=== TASK REQUIREMENTS ===
The expected answer comprises all lines from the entries that contain the string "იდეალური".

========

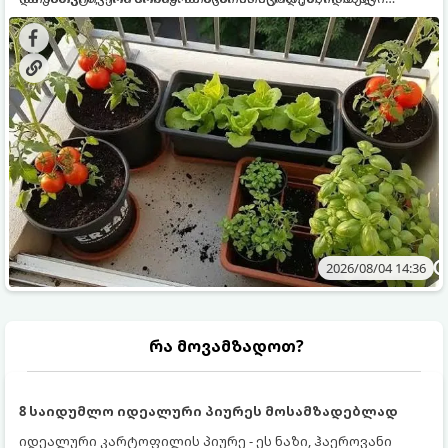
ყოველდღიურად ახალ, არომატულ მწვანილსა და
კულტურები ეგუებიან ქოთნის პირობებს ყველაზე კარგად
ბოსტნეულს მოკრეფთ.
და როგორ მოუაროთ მათ სწორად.
2026/08/04 14:36
რა მოვამზადოთ?
8 საიდუმლო იდეალური პიურეს მოსამზადებლად
იდეალური კარტოფილის პიურე - ეს ნაზი, ჰაეროვანი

========

=== EXERCISE SOLUTION ===
8 საიდუმლო იდეალური პიურეს მოსამზადებლად
იდეალური კარტოფილის პიურე - ეს ნაზი, ჰაეროვანი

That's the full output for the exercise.